No dia do recorde, o sistema estava ainda sem a energia da megausina de Belo Monte, no rio Xingu (PA). Em 13 de janeiro, o ONS foi informado da queda de três torres de transmissão do primeiro linhão da hidrelétrica, devido a eventos climáticos em Goiás. Segundo uma fonte, durante os 10 dias em que a energia da hidrelétrica deixou de ser transmitida para o restante do país, deixaram de ser gerados 3.500 MW médios.

Questionado sobre a energia que deixou de ser gerada, Barata não confirmou os valores, mas disse que o ONS estima que as duas “perturbações” no sistema reduziram em 0,7% a 0,8% os reservatórios do submercado Sudeste/Centro-Oeste. “Essas duas semanas de janeiro foram uma conjugação de más notícias, mas apesar de tudo, o sistema funcionou e funcionou adequadamente”, disse Barata.

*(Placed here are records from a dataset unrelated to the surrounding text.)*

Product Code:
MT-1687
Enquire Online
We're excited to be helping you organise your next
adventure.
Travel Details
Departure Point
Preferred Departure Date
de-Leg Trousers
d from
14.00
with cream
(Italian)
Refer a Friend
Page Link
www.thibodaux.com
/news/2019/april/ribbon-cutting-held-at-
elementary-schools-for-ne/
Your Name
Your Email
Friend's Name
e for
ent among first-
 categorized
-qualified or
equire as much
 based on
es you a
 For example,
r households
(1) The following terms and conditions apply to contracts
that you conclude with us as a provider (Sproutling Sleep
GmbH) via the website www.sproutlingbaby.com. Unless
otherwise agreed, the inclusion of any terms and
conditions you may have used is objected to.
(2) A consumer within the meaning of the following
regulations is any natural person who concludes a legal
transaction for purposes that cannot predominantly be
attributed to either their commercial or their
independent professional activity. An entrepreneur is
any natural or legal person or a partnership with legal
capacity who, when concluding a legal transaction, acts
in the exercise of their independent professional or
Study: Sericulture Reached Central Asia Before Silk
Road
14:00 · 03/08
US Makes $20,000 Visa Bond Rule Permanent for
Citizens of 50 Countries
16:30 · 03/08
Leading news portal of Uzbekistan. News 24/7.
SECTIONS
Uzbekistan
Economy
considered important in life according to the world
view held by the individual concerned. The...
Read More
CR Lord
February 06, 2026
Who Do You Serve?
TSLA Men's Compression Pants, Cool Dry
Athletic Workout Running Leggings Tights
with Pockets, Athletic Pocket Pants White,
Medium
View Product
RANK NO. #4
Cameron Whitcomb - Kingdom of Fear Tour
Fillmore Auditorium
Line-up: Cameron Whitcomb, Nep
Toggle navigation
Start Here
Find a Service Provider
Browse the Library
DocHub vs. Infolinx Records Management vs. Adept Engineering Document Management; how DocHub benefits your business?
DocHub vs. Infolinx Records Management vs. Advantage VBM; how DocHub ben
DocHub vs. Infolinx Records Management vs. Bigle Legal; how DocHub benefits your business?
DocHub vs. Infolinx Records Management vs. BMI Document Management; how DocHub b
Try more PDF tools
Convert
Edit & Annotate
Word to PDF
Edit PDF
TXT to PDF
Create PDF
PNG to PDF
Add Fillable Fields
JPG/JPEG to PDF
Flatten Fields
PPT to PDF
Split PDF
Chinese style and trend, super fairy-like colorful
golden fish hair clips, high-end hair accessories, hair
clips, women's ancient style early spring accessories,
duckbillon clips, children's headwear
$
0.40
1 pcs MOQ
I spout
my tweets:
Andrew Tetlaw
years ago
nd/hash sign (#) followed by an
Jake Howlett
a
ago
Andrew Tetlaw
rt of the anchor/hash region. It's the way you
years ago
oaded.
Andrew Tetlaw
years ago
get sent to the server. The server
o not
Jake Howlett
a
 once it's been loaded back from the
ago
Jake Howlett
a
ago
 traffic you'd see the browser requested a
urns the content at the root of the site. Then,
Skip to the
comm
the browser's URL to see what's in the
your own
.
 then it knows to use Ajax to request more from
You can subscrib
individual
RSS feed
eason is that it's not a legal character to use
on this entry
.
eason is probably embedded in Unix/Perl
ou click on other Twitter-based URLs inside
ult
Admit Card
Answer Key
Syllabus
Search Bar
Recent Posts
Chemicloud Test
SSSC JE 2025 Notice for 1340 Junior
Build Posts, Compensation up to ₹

Além dos problemas físicos na operação do sistema, as chuvas também vieram muito abaixo do esperado em dezembro e janeiro, o que ajudou a acelerar o deplecionamento dos reservatórios, em uma época em que, em geral, eles são preenchidos para que o sistema chegue com segurança de abastecimento ao período seco do ano, a partir de maio. Para efeito de comparação, os reservatórios do Sudeste/Centro-Oeste subiram de 18,82% no início de dezembro de 2017 para 31,18% da capacidade máxima no fim de janeiro do ano passado. Em 1º de dezembro de 2018, os mesmos reservatórios estavam com 24,25% da capacidade total. No domingo, 27 de janeiro, estavam com 27,31%.